Source information »
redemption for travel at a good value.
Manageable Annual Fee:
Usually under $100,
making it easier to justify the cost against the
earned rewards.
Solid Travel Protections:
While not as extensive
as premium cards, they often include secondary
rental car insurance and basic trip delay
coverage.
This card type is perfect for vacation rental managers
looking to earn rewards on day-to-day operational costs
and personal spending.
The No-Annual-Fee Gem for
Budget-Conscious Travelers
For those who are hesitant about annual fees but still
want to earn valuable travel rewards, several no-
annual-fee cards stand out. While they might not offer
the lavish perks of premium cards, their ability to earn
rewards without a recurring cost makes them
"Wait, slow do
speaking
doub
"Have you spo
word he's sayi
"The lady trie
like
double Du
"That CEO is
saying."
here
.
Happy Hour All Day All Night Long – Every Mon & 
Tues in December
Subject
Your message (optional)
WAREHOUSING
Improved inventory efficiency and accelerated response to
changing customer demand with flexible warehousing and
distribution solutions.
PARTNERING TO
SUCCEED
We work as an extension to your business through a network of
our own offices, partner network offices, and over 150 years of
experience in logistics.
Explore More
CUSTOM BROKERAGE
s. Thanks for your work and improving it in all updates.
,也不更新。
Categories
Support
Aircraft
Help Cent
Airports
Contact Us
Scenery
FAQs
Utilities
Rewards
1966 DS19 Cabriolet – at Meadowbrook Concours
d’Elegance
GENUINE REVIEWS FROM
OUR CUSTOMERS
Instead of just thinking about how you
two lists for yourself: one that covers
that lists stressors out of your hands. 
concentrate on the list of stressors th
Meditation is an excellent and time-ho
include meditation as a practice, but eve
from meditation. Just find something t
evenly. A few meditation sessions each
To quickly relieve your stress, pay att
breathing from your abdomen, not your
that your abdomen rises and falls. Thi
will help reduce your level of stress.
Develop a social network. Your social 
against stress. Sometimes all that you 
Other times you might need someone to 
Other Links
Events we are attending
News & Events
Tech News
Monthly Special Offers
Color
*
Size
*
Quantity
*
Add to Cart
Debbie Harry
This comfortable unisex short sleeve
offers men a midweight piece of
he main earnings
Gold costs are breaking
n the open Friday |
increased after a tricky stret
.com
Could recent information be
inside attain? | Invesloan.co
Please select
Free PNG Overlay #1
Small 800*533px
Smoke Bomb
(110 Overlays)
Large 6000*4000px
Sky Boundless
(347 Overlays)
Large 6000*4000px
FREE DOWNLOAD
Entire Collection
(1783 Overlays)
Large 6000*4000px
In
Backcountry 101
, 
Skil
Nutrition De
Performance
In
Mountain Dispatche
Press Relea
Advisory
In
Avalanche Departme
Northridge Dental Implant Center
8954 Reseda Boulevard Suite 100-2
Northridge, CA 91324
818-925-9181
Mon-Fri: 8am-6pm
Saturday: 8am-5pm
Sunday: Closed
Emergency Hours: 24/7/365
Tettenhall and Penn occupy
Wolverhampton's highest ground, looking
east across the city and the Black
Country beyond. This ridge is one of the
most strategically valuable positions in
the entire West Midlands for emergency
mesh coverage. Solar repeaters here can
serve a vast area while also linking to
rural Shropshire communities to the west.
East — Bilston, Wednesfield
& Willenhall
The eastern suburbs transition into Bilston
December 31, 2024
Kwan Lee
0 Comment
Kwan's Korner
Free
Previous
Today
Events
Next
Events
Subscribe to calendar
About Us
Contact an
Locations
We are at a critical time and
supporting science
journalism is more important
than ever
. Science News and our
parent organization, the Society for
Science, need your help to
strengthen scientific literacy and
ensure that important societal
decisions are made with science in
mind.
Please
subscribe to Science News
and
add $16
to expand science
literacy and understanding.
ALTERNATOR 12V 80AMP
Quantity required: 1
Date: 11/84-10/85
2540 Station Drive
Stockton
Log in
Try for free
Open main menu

Exercise prompt » Please set down the whole listing above without altering a single line.

Solution to this task »
redemption for travel at a good value.
Manageable Annual Fee:
Usually under $100,
making it easier to justify the cost against the
earned rewards.
Solid Travel Protections:
While not as extensive
as premium cards, they often include secondary
rental car insurance and basic trip delay
coverage.
This card type is perfect for vacation rental managers
looking to earn rewards on day-to-day operational costs
and personal spending.
The No-Annual-Fee Gem for
Budget-Conscious Travelers
For those who are hesitant about annual fees but still
want to earn valuable travel rewards, several no-
annual-fee cards stand out. While they might not offer
the lavish perks of premium cards, their ability to earn
rewards without a recurring cost makes them
"Wait, slow do
speaking
doub
"Have you spo
word he's sayi
"The lady trie
like
double Du
"That CEO is
saying."
here
.
Happy Hour All Day All Night Long – Every Mon & 
Tues in December
Subject
Your message (optional)
WAREHOUSING
Improved inventory efficiency and accelerated response to
changing customer demand with flexible warehousing and
distribution solutions.
PARTNERING TO
SUCCEED
We work as an extension to your business through a network of
our own offices, partner network offices, and over 150 years of
experience in logistics.
Explore More
CUSTOM BROKERAGE
s. Thanks for your work and improving it in all updates.
,也不更新。
Categories
Support
Aircraft
Help Cent
Airports
Contact Us
Scenery
FAQs
Utilities
Rewards
1966 DS19 Cabriolet – at Meadowbrook Concours
d’Elegance
GENUINE REVIEWS FROM
OUR CUSTOMERS
Instead of just thinking about how you
two lists for yourself: one that covers
that lists stressors out of your hands. 
concentrate on the list of stressors th
Meditation is an excellent and time-ho
include meditation as a practice, but eve
from meditation. Just find something t
evenly. A few meditation sessions each
To quickly relieve your stress, pay att
breathing from your abdomen, not your
that your abdomen rises and falls. Thi
will help reduce your level of stress.
Develop a social network. Your social 
against stress. Sometimes all that you 
Other times you might need someone to 
Other Links
Events we are attending
News & Events
Tech News
Monthly Special Offers
Color
*
Size
*
Quantity
*
Add to Cart
Debbie Harry
This comfortable unisex short sleeve
offers men a midweight piece of
he main earnings
Gold costs are breaking
n the open Friday |
increased after a tricky stret
.com
Could recent information be
inside attain? | Invesloan.co
Please select
Free PNG Overlay #1
Small 800*533px
Smoke Bomb
(110 Overlays)
Large 6000*4000px
Sky Boundless
(347 Overlays)
Large 6000*4000px
FREE DOWNLOAD
Entire Collection
(1783 Overlays)
Large 6000*4000px
In
Backcountry 101
, 
Skil
Nutrition De
Performance
In
Mountain Dispatche
Press Relea
Advisory
In
Avalanche Departme
Northridge Dental Implant Center
8954 Reseda Boulevard Suite 100-2
Northridge, CA 91324
818-925-9181
Mon-Fri: 8am-6pm
Saturday: 8am-5pm
Sunday: Closed
Emergency Hours: 24/7/365
Tettenhall and Penn occupy
Wolverhampton's highest ground, looking
east across the city and the Black
Country beyond. This ridge is one of the
most strategically valuable positions in
the entire West Midlands for emergency
mesh coverage. Solar repeaters here can
serve a vast area while also linking to
rural Shropshire communities to the west.
East — Bilston, Wednesfield
& Willenhall
The eastern suburbs transition into Bilston
December 31, 2024
Kwan Lee
0 Comment
Kwan's Korner
Free
Previous
Today
Events
Next
Events
Subscribe to calendar
About Us
Contact an
Locations
We are at a critical time and
supporting science
journalism is more important
than ever
. Science News and our
parent organization, the Society for
Science, need your help to
strengthen scientific literacy and
ensure that important societal
decisions are made with science in
mind.
Please
subscribe to Science News
and
add $16
to expand science
literacy and understanding.
ALTERNATOR 12V 80AMP
Quantity required: 1
Date: 11/84-10/85
2540 Station Drive
Stockton
Log in
Try for free
Open main menu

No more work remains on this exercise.